= WORK ORDER =
Output exactly the lines below, starting with the line that has "Câți bani au ajuns la" and going on through the line that has "isha după divorț: „Nu putea", both included, and no other lines.

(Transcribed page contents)

____________

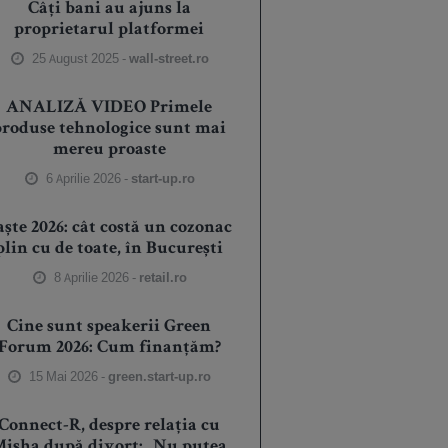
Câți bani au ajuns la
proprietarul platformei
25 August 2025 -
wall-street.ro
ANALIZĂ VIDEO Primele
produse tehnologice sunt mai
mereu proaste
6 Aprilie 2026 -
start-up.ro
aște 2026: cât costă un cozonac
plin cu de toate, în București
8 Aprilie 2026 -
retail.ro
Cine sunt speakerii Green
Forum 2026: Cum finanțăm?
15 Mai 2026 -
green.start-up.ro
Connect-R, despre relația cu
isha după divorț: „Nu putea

____________

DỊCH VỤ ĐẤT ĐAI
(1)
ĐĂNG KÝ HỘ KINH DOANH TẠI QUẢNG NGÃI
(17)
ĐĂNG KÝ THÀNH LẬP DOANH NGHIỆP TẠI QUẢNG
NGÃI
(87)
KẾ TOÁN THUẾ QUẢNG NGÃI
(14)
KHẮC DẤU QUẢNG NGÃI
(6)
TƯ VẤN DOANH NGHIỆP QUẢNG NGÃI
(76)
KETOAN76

____________

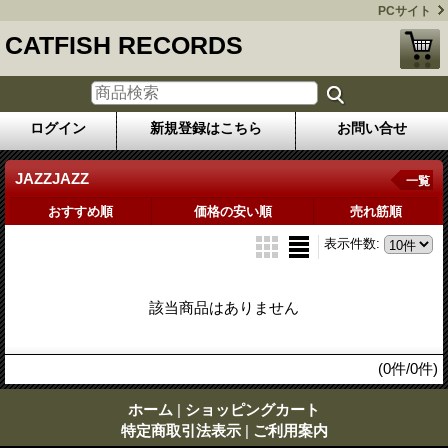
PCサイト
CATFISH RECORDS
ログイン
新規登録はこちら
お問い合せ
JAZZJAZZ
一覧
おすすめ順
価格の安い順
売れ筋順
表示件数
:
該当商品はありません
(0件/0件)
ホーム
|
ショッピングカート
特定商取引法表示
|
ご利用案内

____________

= TASK SOLUTION =
Câți bani au ajuns la
proprietarul platformei
25 August 2025 -
wall-street.ro
ANALIZĂ VIDEO Primele
produse tehnologice sunt mai
mereu proaste
6 Aprilie 2026 -
start-up.ro
aște 2026: cât costă un cozonac
plin cu de toate, în București
8 Aprilie 2026 -
retail.ro
Cine sunt speakerii Green
Forum 2026: Cum finanțăm?
15 Mai 2026 -
green.start-up.ro
Connect-R, despre relația cu
isha după divorț: „Nu putea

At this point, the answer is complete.